Regretfully he said, “I’ll have to call you back. A few minutes.”
He went and took the baby back from Dannie, and sat on the couch, never mind that the baby was like a pizza sauce squeeze bottle. His shirt was pretty much toast, anyway.
“I want my mommy,” Susie screamed. And then again, as if he might have missed the message the first time. “I want my mommy!”
He didn’t know where the words came from.
He said, “Of course you want your mommy, honey.” He probably spoke with such sincerity because he dearly wanted her mommy right now, too.
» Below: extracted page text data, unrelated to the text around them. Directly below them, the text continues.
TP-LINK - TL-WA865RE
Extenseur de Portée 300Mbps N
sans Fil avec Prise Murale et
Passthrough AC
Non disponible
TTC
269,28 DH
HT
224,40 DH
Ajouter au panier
Here, not soaking up the sun in Kona, but right here, guiding him through this sticky situation.
Something in his voice, probably the sincerity, stopped Susie midhowl. She stared at him, and then she came and sat on the couch beside him.
He held his breath. The baby took his cue from his sister, quieted, watched her intently, deciding what his next move would be.
Susie leaned her head on Joshua’s arm, sighed, popped her thumb in her mouth, and the room was suddenly silent except for the sound of her breathing, which became deeper and deeper. Her eyes fluttered, popped open and then fell shut again. This time they didn’t reopen.
The baby regarded his sleeping sister, sighed, burrowed into his uncle’s chest and slept, too.
“What was that?” Joshua whispered to Dannie.
“Two very tired kids,” she said. “Susie has been acting up a bit ever since she heard her parents were planning a vacation that did not include her.”
His fault. Sometimes even when a guy had the best of intentions, things went drastically wrong.
“I’m sorry,” he said.
“I actually think it’s good for them to experience a little separation now and then. It’ll help them figure out the world doesn’t end if Mel and Ryan go away.”
“What now?” he said.
“Well, if you don’t mind a few more pizza stains, I suggest we just pop them into their beds. I can clean them up in the morning.”
She held out her arms for the baby, who snored solidly through the transfer. Then he picked up his niece.
Who was just a little younger than his son would be.
And for the first time in his life, he put a child to bed. Tucked clean sheets around little Susie, so tiny in sleep. So vulnerable.
Who was tucking his son in tonight? Was the family who adopted him good enough? Kind? Decent? Fun-loving? People with old-fashioned values and virtues?